WHAT THE TASK REQUIRES –
Repeat each record exactly, skipping the pictures.

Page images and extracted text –

::::::

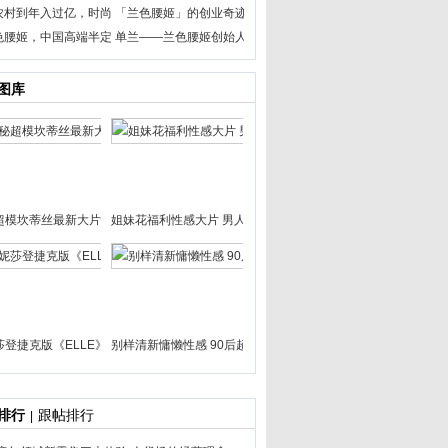
农村到年入过亿，时尚
「兰色腰姬」的创业奇迹
色腰姬，中国高端半定
单兰——兰色腰姬创始人
图库
超模坎蒂丝最新大片性感
姐妹花福利性感大片 男人抵不
莎登捷克版《ELLE》
别样清新慵懒性感 90后超模清
排行
跟帖排行
|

::::::

SOLUTION FOR THIS EXERCISE –
农村到年入过亿，时尚
「兰色腰姬」的创业奇迹
色腰姬，中国高端半定
单兰——兰色腰姬创始人
图库
超模坎蒂丝最新大片性感
姐妹花福利性感大片 男人抵不
莎登捷克版《ELLE》
别样清新慵懒性感 90后超模清
排行
跟帖排行
|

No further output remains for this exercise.